Ordinäre Fünfspänner

Ein Gespenst geht um in Weimar. Nein, dies­mal ist es nicht das des Karl Marx’schen Kom­mu­nis­tis­chen Man­i­fests. Son­dern jenes des plakatierten Wahlkampfs.
Min­destens alle vier Jahre wer­den die Straßen­rän­der auch in der Beamten, – und Pen­sionärsstadt mit Wahlplakaten bekan­nter Coleur zuge­takkert. Das es visuell nur so kracht.
Und selb­stver­ständlich hat das in Weimar Tra­di­tion. So gibt der Such­be­griff „Wahlplakate in Weimar“ im Inter­net zuallererst Wahlwer­bung der „Weimarer Repub­lik“ der 1920iger Jahre des vorigen Jahrhun­derts preis. Was freilich mit gle­ich­namiger erster demokratis­chen Grun­dord­nung auf deutschem Boden zu tun hat. Deren Inhalte chang­ierten zwis­chen extrem polar­isieren­den Fron­ten. Rechter Nation­al­is­mus traf auf den pro­le­tarischen Inter­na­tion­al­is­mus der Kom­mu­nis­tis­chen Partei. Inklu­sive ver­schiedener Split­ter­grup­pen. Damals set­zten die Parteien wesentlich stärker auf großflächige malerisch – zeich­ner­ische Darstel­lun­gen. Mit erzäh­len­dem Sym­bol­ge­halt. Sieht man ein­mal von den berühmten Fotomon­ta­gen eines John Heart­field ab.

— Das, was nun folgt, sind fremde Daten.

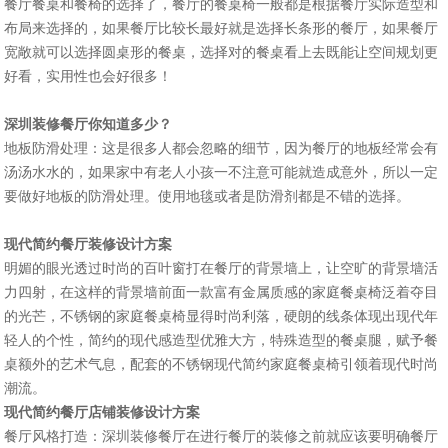
餐厅餐桌和餐椅的选择了，餐厅的餐桌椅一般都是根据餐厅实际造型和
布局来选择的，如果餐厅比较长最好就是选择长条形的餐厅，如果餐厅
宽敞就可以选择圆桌形的餐桌，选择对的餐桌看上去既能让空间规划更
好看，实用性也会好很多！
深圳装修餐厅你知道多少？
地板防滑处理：这是很多人都会忽略的细节，因为餐厅的地板经常会有
汤汤水水的，如果家中有老人小孩一不注意可能就造成意外，所以一定
要做好地板的防滑处理。使用地毯或者是防滑剂都是不错的选择。
现代简约餐厅装修设计方案
明媚的眼光透过时尚的百叶窗打在餐厅的背景墙上，让空旷的背景墙活
力四射，在这样的背景墙前面一款富有金属质感的家庭餐桌椅泛着夺目
的光芒，不锈钢的家庭餐桌椅显得时尚利落，硬朗的线条体现出现代年
轻人的个性，简约的现代感造型优雅大方，特殊造型的餐桌腿，赋予餐
桌额外的艺术气息，配套的不锈钢现代简约家庭餐桌椅引领着现代时尚
潮流。
现代简约
餐厅店铺装修
设计方案
餐厅风格打造：深圳装修餐厅在进行餐厅的装修之前就应该要明确餐厅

Blickt man heute auf einen soge­nan­nten „Fün­f­spän­ner“ an einem Straßen­lam­p­en­mast, sind meist mit­telmäßig fotografierte Kon­ter­feis der jew­eili­gen Parteiköpfe im A2- For­mat zu fünft übere­inan­der auszu­machen. Verse­hen mit einer knap­pen Parole, die im Gedächt­nis der Betrachter/innen haften bleiben soll.
Kurzum: Alles zum Gäh­nen, weil vorherse­hbar. Auf diesen Umstand hatte die Redak­tion des Mag­a­zins der „Süd­deutschen Zeitung“ reagiert. Indem sie acht Kün­stler ein­lud, ihre per­sön­lichen Wahlplakate zu entwerfen.
In Heft 34 kon­nte man die Ergeb­nisse anschauen. Trotz des Adjek­tivs „per­sön­lich“ sind die bisweilen recht tre­f­fend geraten.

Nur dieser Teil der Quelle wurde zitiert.